The speed control system for the AC elevator include the feedback control system with a DC braking torque. That is, the high speed operation is carried out by a high speed motor and the high speed motor is disconnected from the power source when reaching to the decelerating position, and a DC current is simultaneously fed to the low speed motor by a control device having thyristors, etc., whereby the low speed motor generates the braking torque to decelerate the cage. In this case, in order to attain stable landing acccuracy and excellent confort of ride, the feedback control system is usually employed so as to generate suitable braking torque by controlling the thyristor of the controlled rectifying circuit.
This system imparts excellent characteristics of the elevator, however, the kinetic energy during the braking period is lost as heat whereby the power is lost and the temperature in the machine room is raised disadvantageously.

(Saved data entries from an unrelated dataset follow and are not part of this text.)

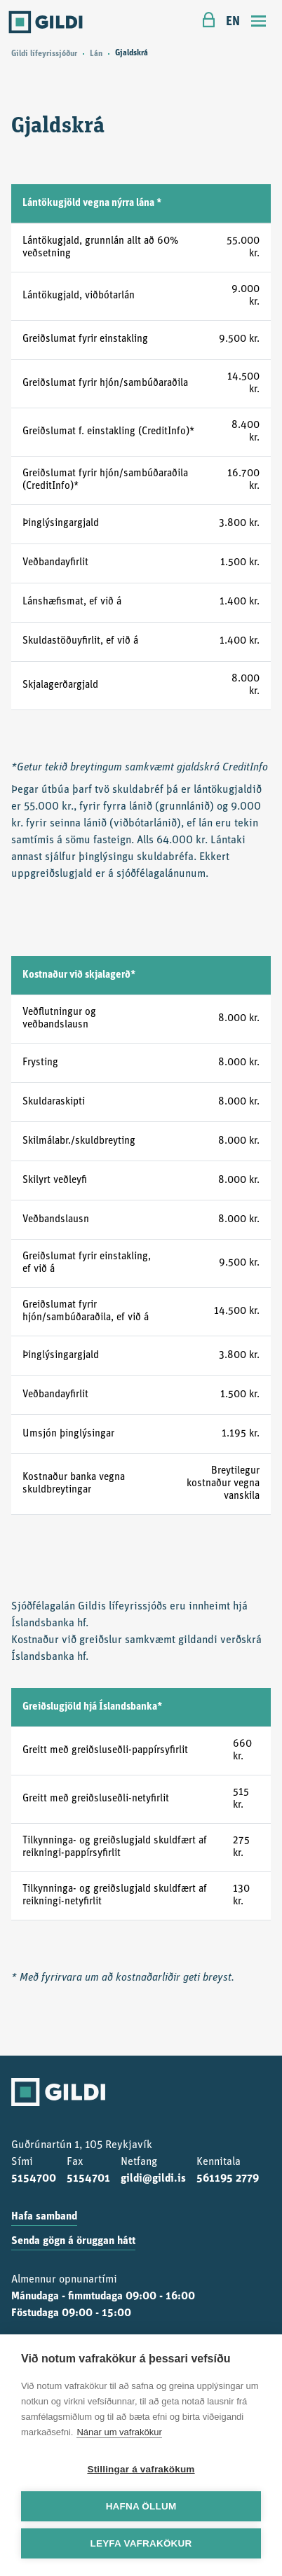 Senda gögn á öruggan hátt (73, 2241)
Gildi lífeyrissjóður (44, 54)
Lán (96, 54)
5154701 (88, 2178)
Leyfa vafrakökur (141, 2543)
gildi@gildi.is (153, 2178)
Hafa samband (44, 2216)
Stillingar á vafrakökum (140, 2469)
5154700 (33, 2178)
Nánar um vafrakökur (118, 2432)
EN (233, 22)
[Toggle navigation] (258, 23)
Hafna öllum (141, 2506) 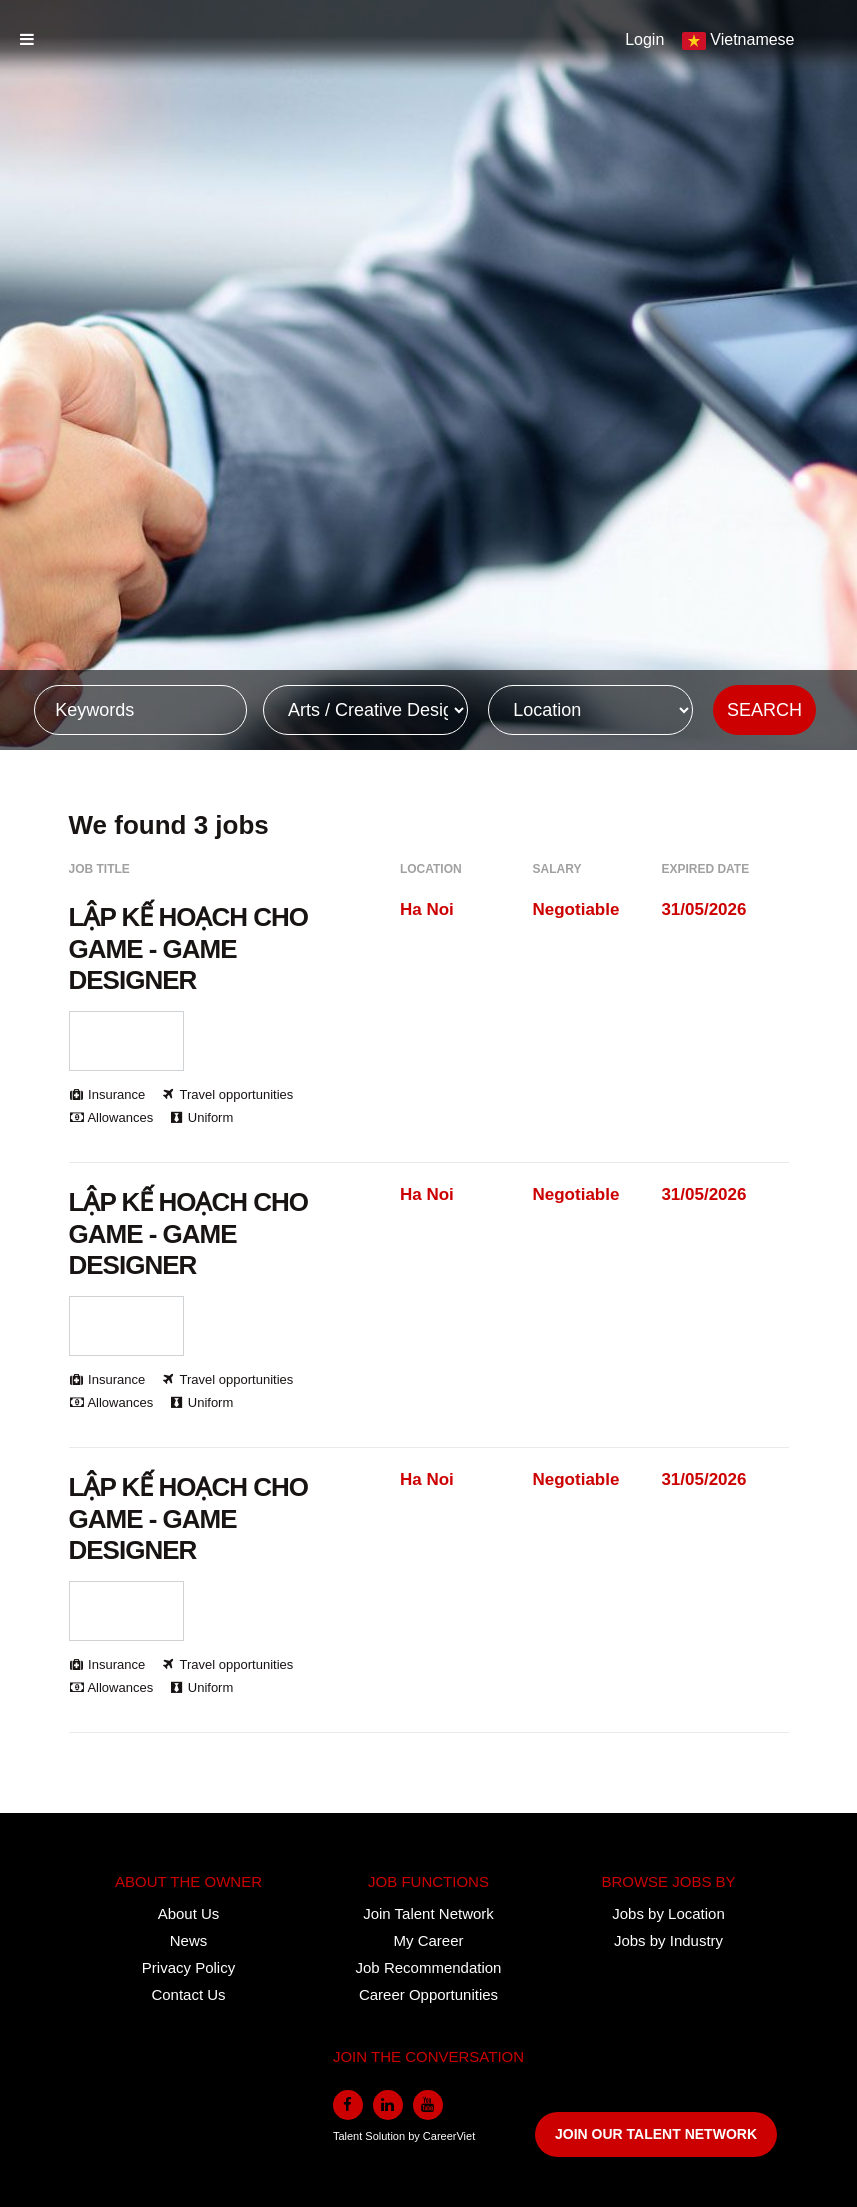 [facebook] (348, 2105)
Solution (386, 2136)
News (189, 1940)
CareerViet (449, 2136)
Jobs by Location (668, 1913)
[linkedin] (388, 2105)
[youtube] (428, 2105)
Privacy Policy (188, 1967)
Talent (349, 2136)
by (415, 2136)
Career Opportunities (428, 1994)
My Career (428, 1940)
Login (644, 39)
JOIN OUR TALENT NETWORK (656, 2134)
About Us (189, 1913)
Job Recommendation (429, 1967)
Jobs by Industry (668, 1940)
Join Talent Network (428, 1913)
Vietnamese (752, 39)
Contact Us (188, 1994)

It has been known to decelerate the cage by the regnerative braking torque after switching to the low speed motor as the other control system for the AC elevator.
In this case, an AC power source is connected to the low speed motor to impart the regenerating braking torque in the range of higher than the synchronous speed. When the cage is decelerated to the synchronous speed of the low speed motor, the motor is switched to the power running operation to continue the low speed run to the predetermined position. At the predetermined position, the AC power source is disconnected and the cage is stopped by the electromagnetic brake.
In the system, the kinetic energy of the elevator is regenerated as the power source, whereby the saving of power can be expected. However, the torque cannot be controlled after decelerating to the synchronous speed of the low speed motor. Accordingly, it is necessary to stop it by an electromagnetic brake etc. when reaching to the predetermined position, after running it at a constant low speed. The low speed running period is a lost time for the elevator (non-control section). The time required for the operation is prolonged to remarkably decrease the function of transportation.
In the other system, th cage running by a high speed motor of a multi-speed induction motor is decelerated by regenerative braking under switching it to the low speed motor and the other braking torque such as DC braking torque is actuated before reaching to the equilibrium of the torque of the low speed motor and the load torque. The kinetic energy of the elevator is regenerated as the power source and the deceleration is imparted to save the power. On the other hand, in the low speed region of incapable of the regenerative damping, the DC braking or the electromagnetic brake etc. is actuated whereby the cage is landed at the predetermined position without long constant low speed running. However, in this system, the low speed motor is actuated only in the deceleration and the saving of the power is not satisfactory.